Tips for Better Results

  1. Describe subject, scene, and lighting together in the prompt. Phota is tuned for photorealistic output, so prompts that read like photography briefs produce the best results. "Woman, 30s, warm golden hour sunlight, outdoor park, shallow depth of field" outperforms "woman outside".

  2. Use 4K for final assets, 1K for iteration. 1K generates roughly twice as fast and at lower cost. Develop your prompt and composition at 1K, then switch to 4K for the final output.

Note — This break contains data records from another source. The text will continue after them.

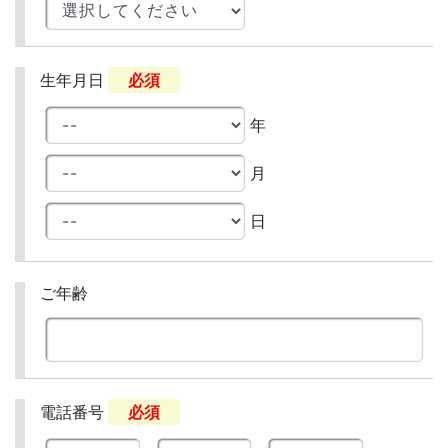
生年月日
必須
年
月
日
ご年齢
電話番号
必須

  3. Provide multiple reference images in Phota Edit. A single reference image limits what the model knows about the subject. Upload 3 to 5 images showing different angles or lighting conditions to improve consistency across edits.

  4. Write edit instructions as scene descriptions, not commands. "Move the person to a moody rain-soaked street with dark sky" produces better results than "add rain". Describe the desired output rather than the operation.

  5. Use Phota Enhance as the last step. Run Enhance after editing rather than before. Starting from a clean generation or finished edit produces better enhancement output than starting from a noisier source.

  6. Use Image Count to compare edit interpretations. For Phota Edit, generating 2 to 3 variants of the same instruction often surfaces a better interpretation. The model does not produce identical results each run.

  7. Set aspect ratio explicitly for platform-specific outputs. Use 9:16 for TikTok or Instagram Stories, 1:1 for feed posts, 16:9 for YouTube thumbnails or desktop banners. The auto default may not match your delivery spec.


Known Limitations

  • Profile-based identity preservation is not available on Scenario. Phota's full API supports training a personal profile from 30 to 50 photos to generate consistent depictions of a specific real person across multiple jobs. This profile feature is not exposed in Scenario's implementation. The Reference Images parameter in Phota Edit provides partial consistency within a single edit job but does not replace a trained profile.

  • No negative prompt. None of the three Phota models accept a negative prompt parameter. Use the main prompt to describe what you want rather than what to avoid.

  • No seed or steps control. Output variation between runs cannot be controlled with a fixed seed. If a generation produces a good result, save it before re-running, as the exact output cannot be reproduced.

  • Phota Enhance output dimensions are not configurable. The model determines the output resolution from the input. There is no way to specify a target resolution or scale factor.

  • Edit consistency decreases with aggressive transformations. Background swaps and lighting changes work reliably. More aggressive edits (complete outfit changes that alter body proportions, or moving a close-up portrait to a full-body environment shot) may produce inconsistent subject rendering. Use multiple reference images and generate 2 to 3 variants when attempting complex edits.

  • Not designed for non-photorealistic styles. Phota is built specifically for photorealistic output. Prompts requesting illustration, anime, oil painting, or other artistic styles will produce inconsistent or degraded results. Use Flux, Stable Diffusion, or other generative models on Scenario for stylized image generation.